Metabolite-Based Diagnostics for Joint Infection

An untargeted NMR-based metabolomics approach to identify metabolic compounds as signatures of bacterial joint infections and methods for the treatment and prevention thereof.

The Need

Pseudomonas aeruginosa, a biofilm-producing pathogenic bacterium, exhibits resistance to many antibiotics. This leads to acute and chronic joint infections that are difficult to treat. Accordingly, a critical need exists for accurate biofilm diagnosis, prevention, and treatment. While culture-free immunological markers are used for diagnostics, they do not identify specific bacterial pathogens and can be produced from various conditions.
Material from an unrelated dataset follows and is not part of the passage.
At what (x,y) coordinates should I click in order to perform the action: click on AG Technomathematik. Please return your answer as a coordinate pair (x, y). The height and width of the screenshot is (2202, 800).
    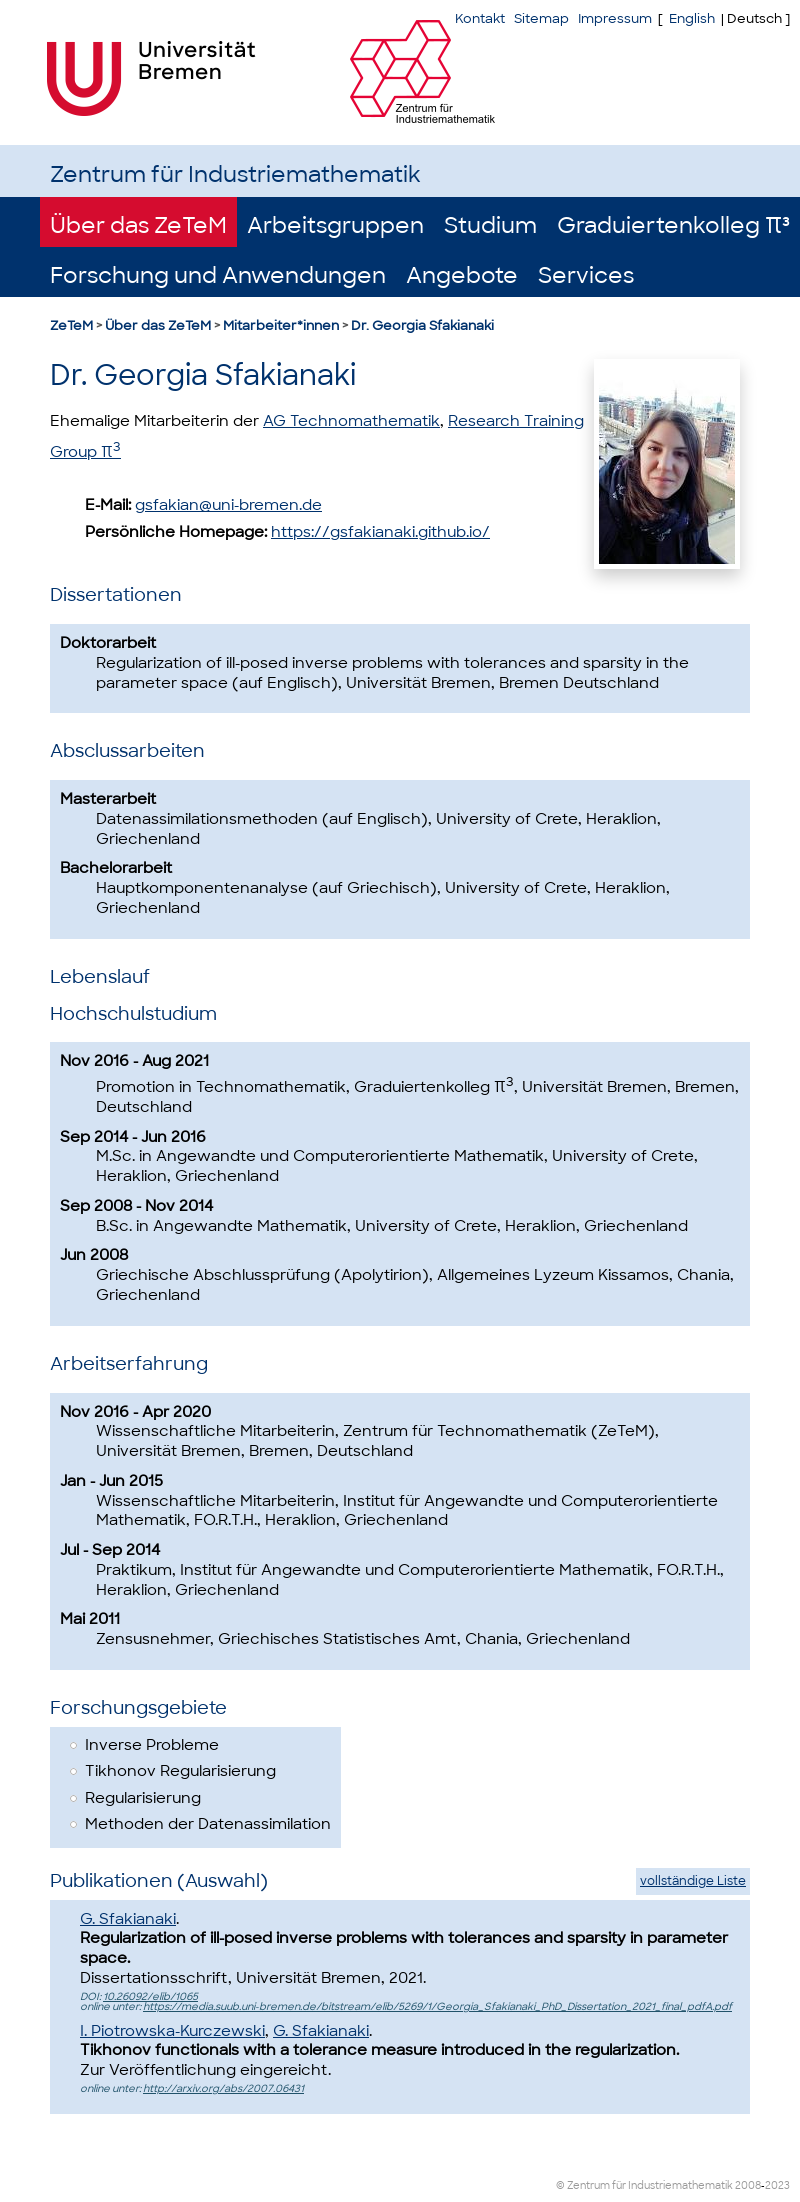
    Looking at the image, I should click on (351, 421).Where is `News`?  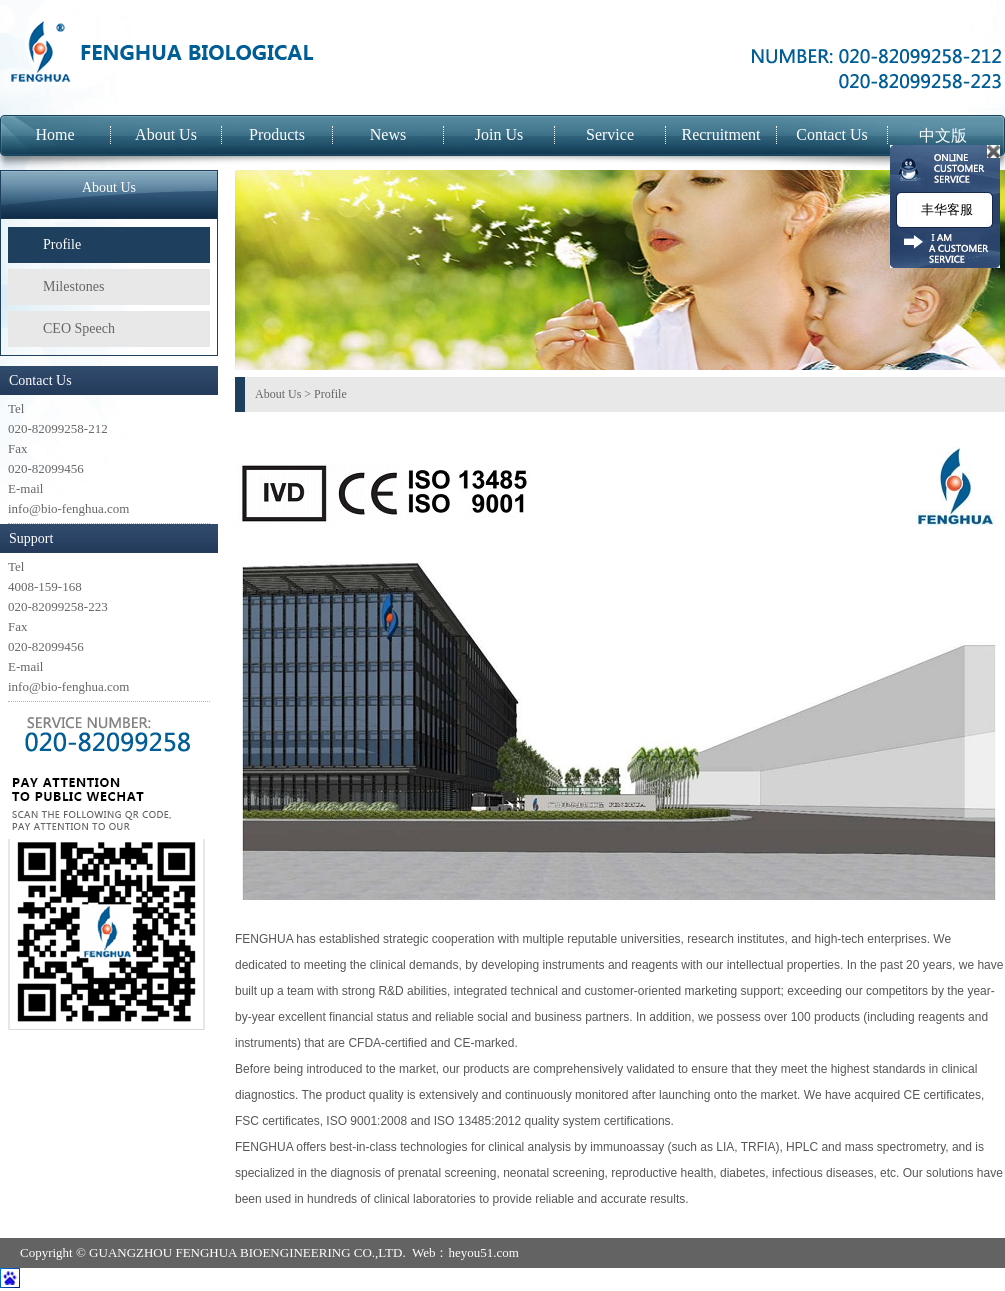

P. aeruginosa can lead to periprosthetic joint infection (PJI). PJI is a devastating complication of joint replacement surgery requiring multiple surgeries and often resulting in amputation. PJI is difficult to diagnose due to a high rate of false negatives by time-consuming clinical culturing methods. PJI symptoms are also like symptoms from other non-infectious causes. Without simple diagnostics, early treatments and pathogen-specific interventions are unfeasible. Antibiotics are often prescribed anecdotally and furthermore tend to be ineffective.

The Technology

Researchers at The Ohio State University, led by Dr. Paul Stoodley and Dr. Rafael Bruschweiler, have identified specific metabolites and unique metabolite signatures produced by bacteria grown as biofilms using nuclear magnetic resonance (NMR)-based metabolomics.

Specifically, they have found metabolite differences among two common pathogens, P. aeruginosa and Staphylococcus aureus, in bovine synovial fluid as well as human joint fluid. These findings show the potential of NMR-based metabolomics as a tool for diagnosis and identification of new targets for prevention and control of biofilm-related joint infections.

The identification of metabolic differences between P. aeruginosa planktonic and biofilm phenotypes led to the discovery that the cadaverine branch of the lysine degradation pathway is linked to the establishment of the growth mode in P. aeruginosa. Moreover, cadaverine is a potential target for prevention and mitigation of P. aeruginosa biofilm infections. These findings also support interventional strategies to control such biofilm formation.

Commercial Applications

  • Identification of bacterial biofilms to develop treatments for acute and chronic joint infections
  • Detection of species-specific diagnostic metabolites of PJI using synovial fluid during an office visit
  • Monitor treatment efficacy over time

Competitive Advantages/Key Benefits

  • Some metabolites are specific to bacteria and not produced by humans
  • Metabolites can distinguish between different strains of bacteria
  • Metabolite signatures can identify bacterial biofilms
  • Culture-free diagnostic approach
  • Broad application - many chronic infections have biofilm involvement


Metabolite based diagnostics for periprosthetic joint infection, patent pending.